Work item
In the records below, find the line containing "harga travel terbaru". Output it and every line after it to the end, unchanged, with no pictures.

[Extracted page text data]
+++
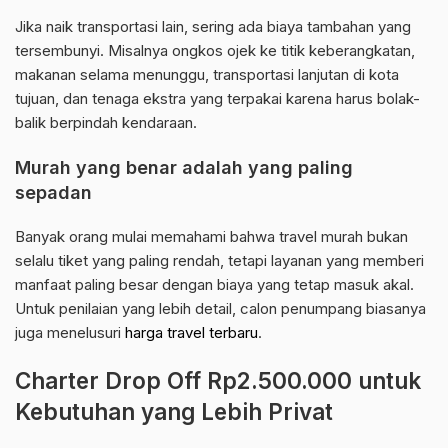
Jika naik transportasi lain, sering ada biaya tambahan yang
tersembunyi. Misalnya ongkos ojek ke titik keberangkatan,
makanan selama menunggu, transportasi lanjutan di kota
tujuan, dan tenaga ekstra yang terpakai karena harus bolak-
balik berpindah kendaraan.
Murah yang benar adalah yang paling
sepadan
Banyak orang mulai memahami bahwa travel murah bukan
selalu tiket yang paling rendah, tetapi layanan yang memberi
manfaat paling besar dengan biaya yang tetap masuk akal.
Untuk penilaian yang lebih detail, calon penumpang biasanya
juga menelusuri
harga travel terbaru
.
Charter Drop Off Rp2.500.000 untuk
Kebutuhan yang Lebih Privat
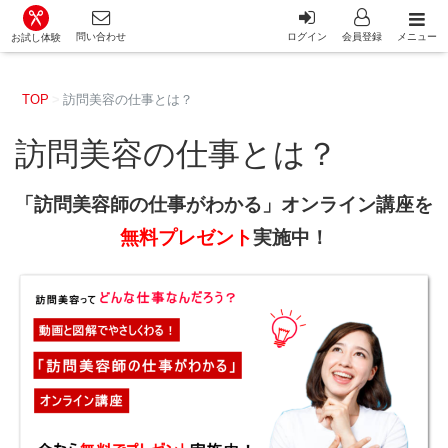
カット講習・カットスクール 日本カットアカデミー総合サイ
問い合わせ
ログイン
会員登録
メニュー
お試し体験
TOP
訪問美容の仕事とは？
訪問美容の仕事とは？
「訪問美容師の仕事がわかる」オンライン講座を
無料プレゼント
実施中！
+++
Solution for this problem
harga travel terbaru
.
Charter Drop Off Rp2.500.000 untuk
Kebutuhan yang Lebih Privat
カット講習・カットスクール 日本カットアカデミー総合サイ
問い合わせ
ログイン
会員登録
メニュー
お試し体験
TOP
訪問美容の仕事とは？
訪問美容の仕事とは？
「訪問美容師の仕事がわかる」オンライン講座を
無料プレゼント
実施中！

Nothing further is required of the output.